| What is expected |
If a line of the records contains the string "reaction", copy it out.

[Dataset items]
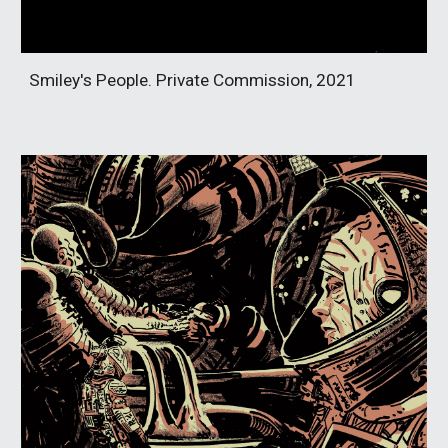
Smiley's People. Private Commission, 2021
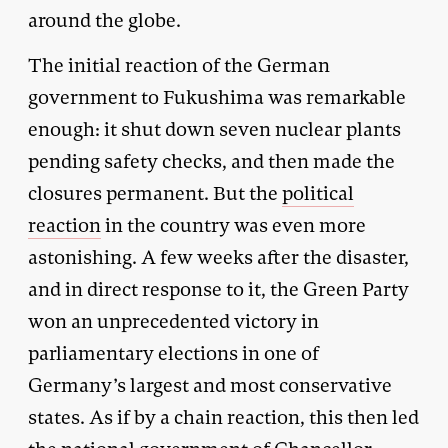
around the globe.
The initial reaction of the German
government to Fukushima was remarkable
enough: it shut down seven nuclear plants
pending safety checks, and then made the
closures permanent. But the
political
reaction
in the country was even more
astonishing. A few weeks after the disaster,
and in direct response to it, the Green Party
won an unprecedented victory in
parliamentary elections in one of
Germany’s largest and most conservative
states. As if by a chain reaction, this then led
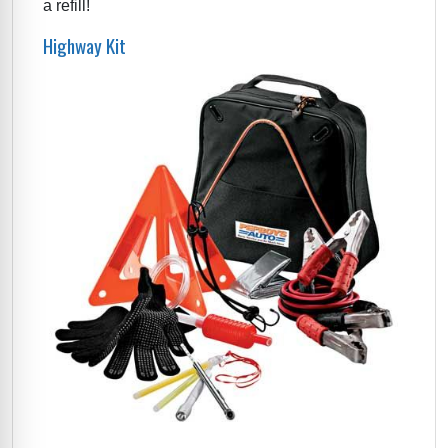
a refill!
Highway Kit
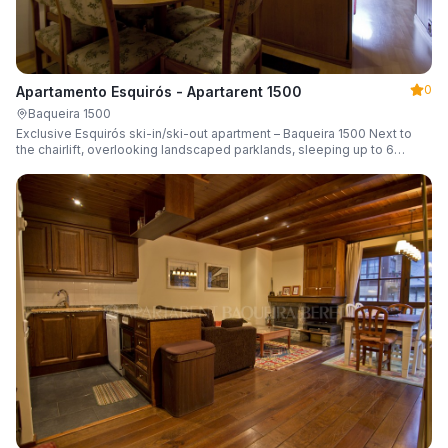
0
Apartamento Esquirós - Apartarent 1500
Baqueira 1500
Exclusive Esquirós ski-in/ski-out apartment – Baqueira 1500 Next to
the chairlift, overlooking landscaped parklands, sleeping up to 6
guests.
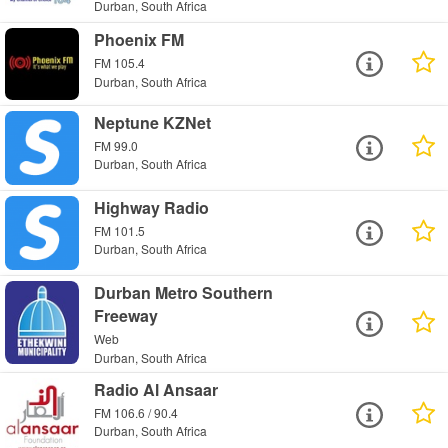
Durban, South Africa
Phoenix FM
FM 105.4
Durban, South Africa
Neptune KZNet
FM 99.0
Durban, South Africa
Highway Radio
FM 101.5
Durban, South Africa
Durban Metro Southern
Freeway
Web
Durban, South Africa
Radio Al Ansaar
FM 106.6 / 90.4
Durban, South Africa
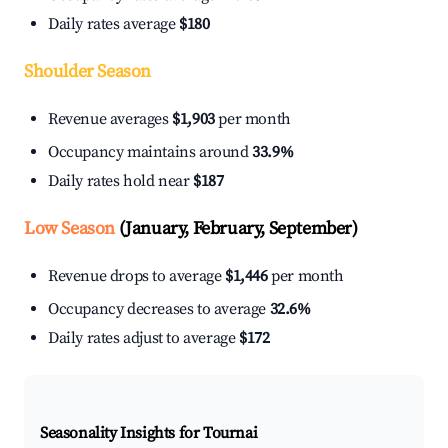
Daily rates average
$180
Shoulder Season
Revenue averages
$1,903
per month
Occupancy maintains around
33.9%
Daily rates hold near
$187
Low Season
(January, February, September)
Revenue drops to average
$1,446
per month
Occupancy decreases to average
32.6%
Daily rates adjust to average
$172
Seasonality Insights for Tournai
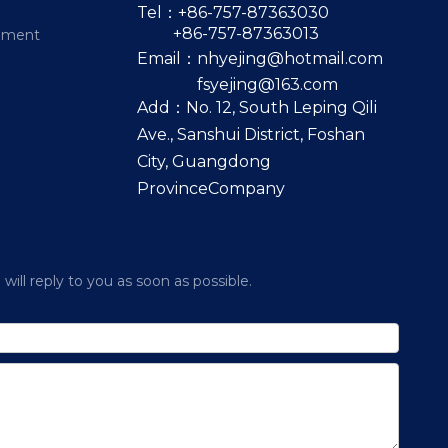
Tel：+86-757-87363030
+86-757-87363013
pment
Email：
nhyejing@hotmail.com
fsyejing@163.com
Add：No. 12, South Leping Qili
Ave., Sanshui District, Foshan
City, Guangdong
ProvinceCompany
ill reply to you as soon as possible.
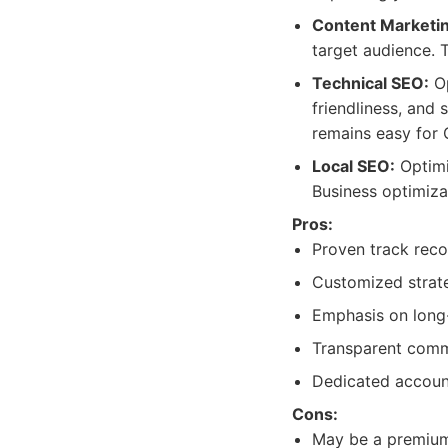
Content Marketin
target audience. T
Technical SEO:
Op
friendliness, and 
remains easy for 
Local SEO:
Optimi
Business optimiza
Pros:
Proven track recor
Customized strate
Emphasis on long-
Transparent commu
Dedicated account
Cons:
May be a premium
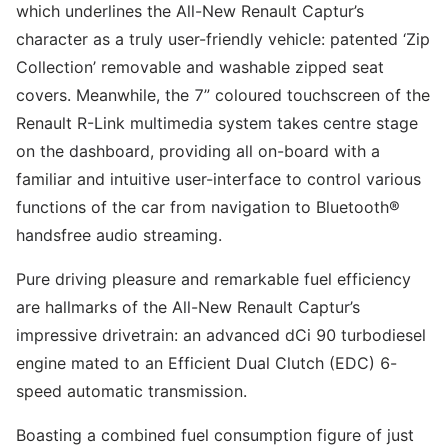
which underlines the All-New Renault Captur’s
character as a truly user-friendly vehicle: patented ‘Zip
Collection’ removable and washable zipped seat
covers. Meanwhile, the 7” coloured touchscreen of the
Renault R-Link multimedia system takes centre stage
on the dashboard, providing all on-board with a
familiar and intuitive user-interface to control various
functions of the car from navigation to Bluetooth®
handsfree audio streaming.
Pure driving pleasure and remarkable fuel efficiency
are hallmarks of the All-New Renault Captur’s
impressive drivetrain: an advanced dCi 90 turbodiesel
engine mated to an Efficient Dual Clutch (EDC) 6-
speed automatic transmission.
Boasting a combined fuel consumption figure of just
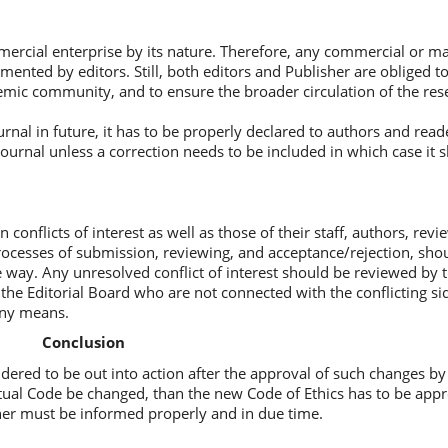
ercial enterprise by its nature. Therefore, any commercial or ma
mented by editors. Still, both editors and Publisher are obliged t
demic community, and to ensure the broader circulation of the res
nal in future, it has to be properly declared to authors and read
ournal unless a correction needs to be included in which case it s
onflicts of interest as well as those of their staff, authors, rev
rocesses of submission, reviewing, and acceptance/rejection, sho
ive way. Any unresolved conflict of interest should be reviewed by 
the Editorial Board who are not connected with the conflicting si
any means.
Conclusion
dered to be out into action after the approval of such changes by 
ctual Code be changed, than the new Code of Ethics has to be app
sher must be informed properly and in due time.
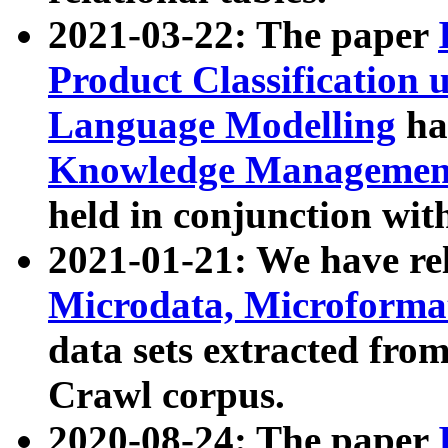
2021-03-22: The paper
Product Classification 
Language Modelling
has
Knowledge Management
held in conjunction wit
2021-01-21: We have r
Microdata, Microform
data sets extracted fr
Crawl corpus.
2020-08-24: The paper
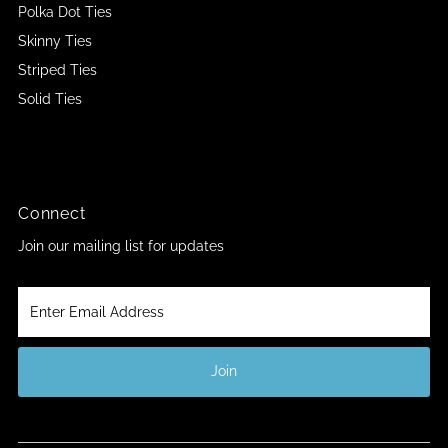
Polka Dot Ties
Skinny Ties
Striped Ties
Solid Ties
Connect
Join our mailing list for updates
Enter
Email
Address
Join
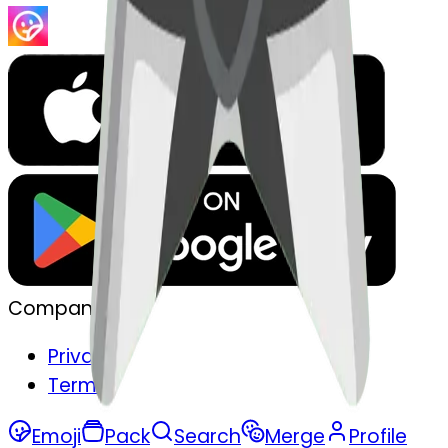
Company
Privacy
Terms
Emoji
Pack
Search
Merge
Profile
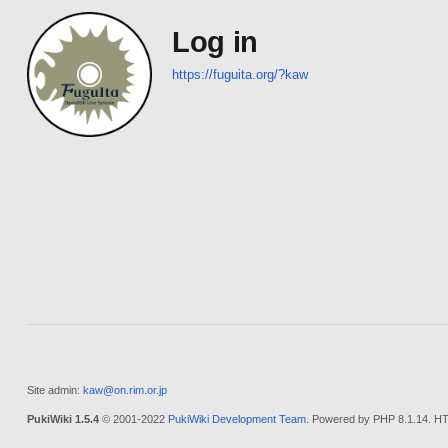
Log in
https://fuguita.org/?kaw
Site admin:
kaw@on.rim.or.jp
PukiWiki 1.5.4
© 2001-2022
PukiWiki Development Team
. Powered by PHP 8.1.14. HT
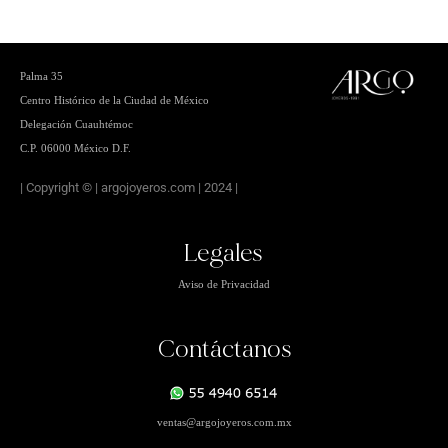
Palma 35
Centro
Histórico de la Ciudad de México
Delegación Cuauhtémoc
C.P. 06000 México D.F.
| Copyright © | argojoyeros.com | 2024 |
Legales
Aviso de Privacidad
Contáctanos
ventas
@argojoyeros.com.mx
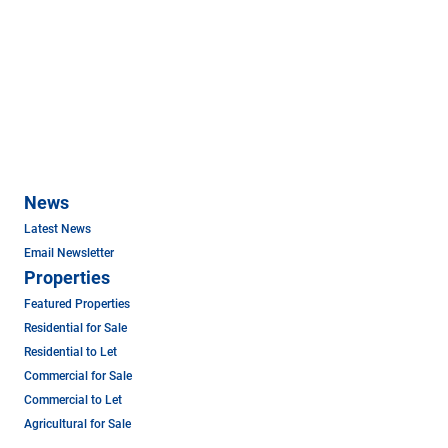
News
Latest News
Email Newsletter
Properties
Featured Properties
Residential for Sale
Residential to Let
Commercial for Sale
Commercial to Let
Agricultural for Sale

| Task output |
The initial reaction of the German
reaction
states. As if by a chain reaction, this then led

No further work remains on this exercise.